Prof. Dr. Wilhelm Uhlenbruck, Köln

Das neue Insolvenzrecht als Rechtfertigung für eine Konkursverschleppung?

Am 1.1.1999 tritt die Insolvenzordnung (InsO) vom 5.10.1994 (BGBl. I 1994, 2866) nebst Einführungsgesetz (BGBl. I 1994, 2911) in Kraft. Ohne Zweifel bietet das neue Insolvenzrecht für die GmbH, ihre Gesellschafter und Geschäftsführer nicht unerhebliche Vorteile gegenüber der geltenden Konkurs-, Vergleichs- und Gesamtvollstreckungsordnung, weshalb der eine oder andere GmbH-Unternehmer auf die Idee kommen könnte, seine sich in der Krise befindende GmbH bis zu diesem Zeitpunkt nach Möglichkeit am Leben zu erhalten.
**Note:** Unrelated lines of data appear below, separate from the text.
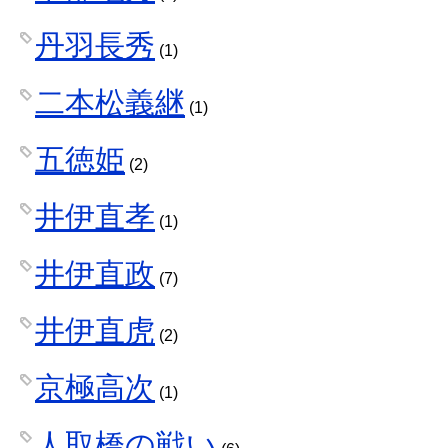
丹羽長秀
(1)
二本松義継
(1)
五徳姫
(2)
井伊直孝
(1)
井伊直政
(7)
井伊直虎
(2)
京極高次
(1)
人取橋の戦い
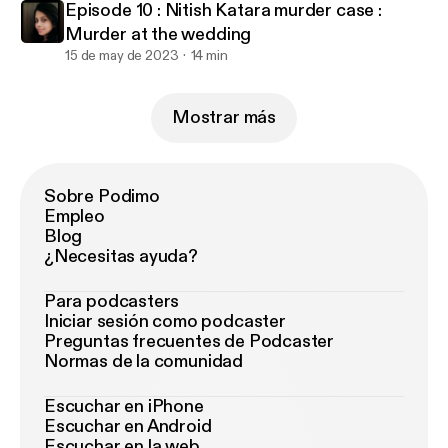
Episode 10 : Nitish Katara murder case :
Murder at the wedding
15 de may de 2023
14 min
Mostrar más
Sobre Podimo
Empleo
Blog
¿Necesitas ayuda?
Para podcasters
Iniciar sesión como podcaster
Preguntas frecuentes de Podcaster
Normas de la comunidad
Escuchar en iPhone
Escuchar en Android
Escuchar en la web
Vorteile des neuen Insolvenzrechts

Schon im Eröffnungsverfahren hat das Insolvenzgericht künftig nach § 21 Abs. 2 Nr. 3 InsO die Möglichkeit, Maßnahmen der Zwangsvollstreckung gegen den Schuldner zu untersagen oder einstweilen einzustellen. Nach § 30 d Abs. 4 ZVG n. F. ist die Zwangsversteigerung eines Betriebsgrundstücks auf Antrag eines vorläufigen Insolvenzverwalters einstweilen einzustellen, wenn glaubhaft gemacht wird, daß die einstweilige Einstellung zur Verhütung nachteiliger Veränderungen in der Vermögenslage des Schuldnerunternehmens erforderlich ist. Die -- heute übliche -- Abweisung mangels Masse unterbleibt künftig, wenn lediglich die Kosten des Verfahrens gedeckt sind (§§ 26 Abs. 1 S. 1, 54 InsO). Durch die Rückschlagsperre des § 88 InsO werden sämtliche Zwangsvollstreckungsmaßnahmen der Gläubiger in die Insolvenzmasse mit Verfahrenseröffnung unwirksam, wodurch u. U. der GmbH wieder erhebliche Liquidität zugeführt wird. Der in §§ 217 ff. InsO geregelte Insolvenzplan erlaubt dem Schuldnerunternehmen, den Gläubigern einen Sanierungsvorschlag zu unterbreiten, über den in Gruppen mit einfachen Mehrheiten (§ 244 Abs. 1) abgestimmt wird. Auch wenn die erforderlichen Mehrheiten nicht erreicht werden, gilt die Zustimmung einer Abstimmungsgruppe als erteilt, wenn u.a. die Gläubiger dieser Gruppe durch den Insolvenzplan nicht schlechter gestellt werden, als sie ohne einen Plan stünden. Sicherungseigentum und zur Sicherheit abgetrennte Forderungen werden nach §§ 166 ff. InsO vom Insolvenzverwalter verwertet bzw. eingezogen. Eigentumsvorbehaltsgläubiger haben die gelieferte Sache zunächst einmal bis zum Berichtstermin im Unternehmen zu belassen (§ 107 Abs. 2 S. 1 InsO). Arbeitnehmer können vom Verwalter mit einer Kündigungsfrist von 3 Monaten zu Monatsende gekündigt werden, wenn nicht eine kürzere Frist maßgeblich ist (§ 133 Abs. 1 S. 1 InsO). Die Anfechtungsvorschriften werden in §§ 129 ff. InsO erheblich verschärft, so daß auch auf diese Weise die Masse angereichert wird. Wird auf Antrag des Geschäftsführers bei der GmbH Eigenverwaltung nach §§ 270 ff. InsO angeordnet, bleiben die GmbH-Geschäftsführer -- wenn auch unter Aufsicht eines Sachwalters -- im Amt und erfüllen weitgehend die Aufgaben eines Insolvenzverwalters. Schließlich hat der Geschäftsführer oder Gesellschafter, der von Gläubigern wegen Insolvenzverschleppung oder aus anderen Gründen in Anspruch genommen wird, die Möglichkeit, über ein eigenes Insolvenzverfahren Restschuldbefreiung nach §§ 286 ff. InsO zu erlangen.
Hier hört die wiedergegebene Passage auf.